I have given everything for my daughter and to put her needs first. Stbxh is a N btw. 

Do I even respond? This is crap. I don't want the attny back involved as I already paid ridiculous amounts to even get to an agreement in the first place.


----------



## PBear (Nov 16, 2010)

What does your agreement say? And what does the letter from his attorney say?

C
_Posted via Mobile Device_


----------



## motherofone (Jan 10, 2013)

It does say unlimited access while living together and sharing in her care. Btw she's almost 3 and he now wants to be involved. 

I guess I could always move out. Difficult to do, but nothing forces me to stay.


----------



## motherofone (Jan 10, 2013)

The letter says I violated the agreement by preventing access on two dates. (Both times he saw her)


----------



## PBear (Nov 16, 2010)

I'm trying to picture how "scheduled visitation" works with "unlimited access", and how your daughter sleeping in your room one night blocks his access. Did he have a trip to Disneyland planned that night?

So what does the letter say besides that? Is there a request for specific changes?

C


----------



## motherofone (Jan 10, 2013)

No request for change just a threat. There are provisions if We live separately.

She has been in my room for a while now but I am tired of his access to my personal space. I solely care for her all night. Haven't had a good night sleep in a while.


----------



## motherofone (Jan 10, 2013)

When i say scheduled it means he has indicated on the child's calendar as there are designated hours he wants to spend with her.


----------



## PBear (Nov 16, 2010)

Hmmm. I'd be tempted to file the letter in the nice circular filing cabinet by your desk, and let him take things to court if he likes. Make sure you have notes and documentation on any incidents, including other late appearances by him. But from what I've heard, judges in family court are typically most interested in what's best for the kids, rather than punishing parents. 

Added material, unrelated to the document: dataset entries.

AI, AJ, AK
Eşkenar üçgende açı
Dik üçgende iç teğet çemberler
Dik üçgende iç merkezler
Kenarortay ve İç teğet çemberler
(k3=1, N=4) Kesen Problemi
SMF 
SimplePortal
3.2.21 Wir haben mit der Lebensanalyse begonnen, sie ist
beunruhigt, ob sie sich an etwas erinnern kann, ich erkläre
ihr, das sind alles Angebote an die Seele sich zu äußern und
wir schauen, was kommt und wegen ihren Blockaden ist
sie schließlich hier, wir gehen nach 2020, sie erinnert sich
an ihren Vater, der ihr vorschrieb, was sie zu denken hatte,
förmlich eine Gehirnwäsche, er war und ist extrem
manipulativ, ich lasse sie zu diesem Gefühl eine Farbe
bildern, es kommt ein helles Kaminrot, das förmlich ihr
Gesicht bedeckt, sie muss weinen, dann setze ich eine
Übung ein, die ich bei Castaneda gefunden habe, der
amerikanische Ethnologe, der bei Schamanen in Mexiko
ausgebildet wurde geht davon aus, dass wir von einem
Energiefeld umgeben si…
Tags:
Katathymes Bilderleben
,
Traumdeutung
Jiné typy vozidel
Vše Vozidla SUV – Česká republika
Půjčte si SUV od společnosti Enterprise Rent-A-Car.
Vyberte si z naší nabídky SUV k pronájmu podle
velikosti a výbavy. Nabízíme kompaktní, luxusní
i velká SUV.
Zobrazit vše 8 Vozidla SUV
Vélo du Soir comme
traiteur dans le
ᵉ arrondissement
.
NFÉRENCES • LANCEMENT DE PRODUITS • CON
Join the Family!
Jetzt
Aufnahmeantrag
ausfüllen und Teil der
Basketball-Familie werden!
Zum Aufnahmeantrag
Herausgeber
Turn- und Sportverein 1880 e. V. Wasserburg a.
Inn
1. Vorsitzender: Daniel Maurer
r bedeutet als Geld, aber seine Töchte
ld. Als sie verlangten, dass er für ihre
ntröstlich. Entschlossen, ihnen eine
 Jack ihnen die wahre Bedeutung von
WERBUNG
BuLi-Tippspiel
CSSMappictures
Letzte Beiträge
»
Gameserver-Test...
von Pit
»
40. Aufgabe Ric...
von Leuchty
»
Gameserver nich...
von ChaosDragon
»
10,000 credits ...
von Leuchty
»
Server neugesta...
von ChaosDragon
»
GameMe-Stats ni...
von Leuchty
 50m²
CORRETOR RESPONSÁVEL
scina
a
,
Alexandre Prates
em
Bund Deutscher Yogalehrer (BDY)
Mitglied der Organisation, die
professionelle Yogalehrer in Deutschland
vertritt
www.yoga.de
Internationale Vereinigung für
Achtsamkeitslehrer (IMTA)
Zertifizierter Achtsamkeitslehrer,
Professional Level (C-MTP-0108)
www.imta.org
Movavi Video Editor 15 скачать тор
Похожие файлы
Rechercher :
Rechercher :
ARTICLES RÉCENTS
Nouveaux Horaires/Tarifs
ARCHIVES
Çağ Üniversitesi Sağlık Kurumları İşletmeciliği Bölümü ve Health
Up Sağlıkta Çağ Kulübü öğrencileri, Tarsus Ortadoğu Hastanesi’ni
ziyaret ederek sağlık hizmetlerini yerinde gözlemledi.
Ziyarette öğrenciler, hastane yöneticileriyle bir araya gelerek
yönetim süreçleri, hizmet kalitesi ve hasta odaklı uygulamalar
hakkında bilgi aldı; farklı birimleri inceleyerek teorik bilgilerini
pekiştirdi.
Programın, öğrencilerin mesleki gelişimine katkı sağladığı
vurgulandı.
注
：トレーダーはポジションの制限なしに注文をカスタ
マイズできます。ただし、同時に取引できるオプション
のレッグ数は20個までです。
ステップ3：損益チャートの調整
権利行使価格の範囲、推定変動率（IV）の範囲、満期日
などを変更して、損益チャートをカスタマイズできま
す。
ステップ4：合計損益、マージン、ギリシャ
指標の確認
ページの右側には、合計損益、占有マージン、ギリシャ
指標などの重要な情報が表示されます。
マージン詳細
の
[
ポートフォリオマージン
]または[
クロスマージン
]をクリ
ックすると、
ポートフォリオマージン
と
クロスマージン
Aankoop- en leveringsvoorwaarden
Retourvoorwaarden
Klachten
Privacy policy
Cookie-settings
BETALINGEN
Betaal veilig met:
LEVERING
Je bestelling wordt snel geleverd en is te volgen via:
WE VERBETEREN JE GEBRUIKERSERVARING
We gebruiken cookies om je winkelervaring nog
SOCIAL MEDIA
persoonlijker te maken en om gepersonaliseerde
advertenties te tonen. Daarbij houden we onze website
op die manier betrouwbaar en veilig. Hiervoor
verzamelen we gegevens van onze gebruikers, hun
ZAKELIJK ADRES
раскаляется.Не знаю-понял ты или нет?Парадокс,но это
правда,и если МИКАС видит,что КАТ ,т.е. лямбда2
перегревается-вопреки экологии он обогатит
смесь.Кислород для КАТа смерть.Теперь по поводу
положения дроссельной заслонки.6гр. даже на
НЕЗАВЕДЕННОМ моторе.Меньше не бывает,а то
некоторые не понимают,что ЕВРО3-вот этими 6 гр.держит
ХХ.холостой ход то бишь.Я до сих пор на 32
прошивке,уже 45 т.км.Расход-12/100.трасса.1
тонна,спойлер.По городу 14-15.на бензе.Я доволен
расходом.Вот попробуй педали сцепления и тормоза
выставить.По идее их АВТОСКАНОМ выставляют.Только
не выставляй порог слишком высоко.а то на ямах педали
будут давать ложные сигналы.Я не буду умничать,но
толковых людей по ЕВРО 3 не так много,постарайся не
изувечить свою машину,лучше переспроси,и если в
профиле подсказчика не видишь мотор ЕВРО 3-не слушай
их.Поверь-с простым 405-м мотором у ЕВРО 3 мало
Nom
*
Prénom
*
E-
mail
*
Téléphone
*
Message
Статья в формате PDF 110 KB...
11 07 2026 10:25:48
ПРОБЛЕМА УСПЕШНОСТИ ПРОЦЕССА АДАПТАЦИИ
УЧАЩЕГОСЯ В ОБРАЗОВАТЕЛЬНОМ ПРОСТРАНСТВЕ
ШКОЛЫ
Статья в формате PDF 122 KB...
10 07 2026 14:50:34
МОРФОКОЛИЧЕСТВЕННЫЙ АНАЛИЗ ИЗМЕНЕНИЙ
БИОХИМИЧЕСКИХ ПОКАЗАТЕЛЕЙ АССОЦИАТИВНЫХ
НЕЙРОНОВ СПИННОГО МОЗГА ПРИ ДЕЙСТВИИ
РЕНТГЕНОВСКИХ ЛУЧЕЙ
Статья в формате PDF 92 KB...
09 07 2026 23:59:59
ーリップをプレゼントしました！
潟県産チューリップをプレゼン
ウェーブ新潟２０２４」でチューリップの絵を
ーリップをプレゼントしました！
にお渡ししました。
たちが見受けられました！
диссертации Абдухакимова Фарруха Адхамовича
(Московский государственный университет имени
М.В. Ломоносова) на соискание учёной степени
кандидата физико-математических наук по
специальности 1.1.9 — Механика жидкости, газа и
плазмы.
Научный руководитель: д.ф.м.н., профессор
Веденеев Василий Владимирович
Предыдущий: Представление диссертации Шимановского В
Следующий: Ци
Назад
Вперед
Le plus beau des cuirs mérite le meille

Having said all that, a proactive short discussion with your lawyer may be in order. Or just move out. I haven't heard of too many in home separations that have gone well. After all, you want a separation for a reason, right?

C


----------



## motherofone (Jan 10, 2013)

I think I will respond but think this is all a bunch of smoke. 

He's hardly ever around but if he is going to pull this stuff then I will move out. I have primary physical custody if I do. Just not sure if child support would kick in if he can find a way to stay here.

And yes I don't want to be with any more dysfunctional individuals so we are not reconciling.


----------



## motherofone (Jan 10, 2013)

I talked to a friend of mine who is a lawyer in a different area. She said to file it in the metal round filing cabinet too. Guess I ignore it and keep good records.


----------



## Mavash. (Jan 26, 2012)

Unless you're being served and it's an official court document yes file the letter away and forget it. 

Experience: my dad is an N. They truly suck.


----------



## motherofone (Jan 10, 2013)

Thanks! This is such foreign territory for me.


----------



## MSC71 (Aug 1, 2012)

Def keep notes or some type of journal.


----------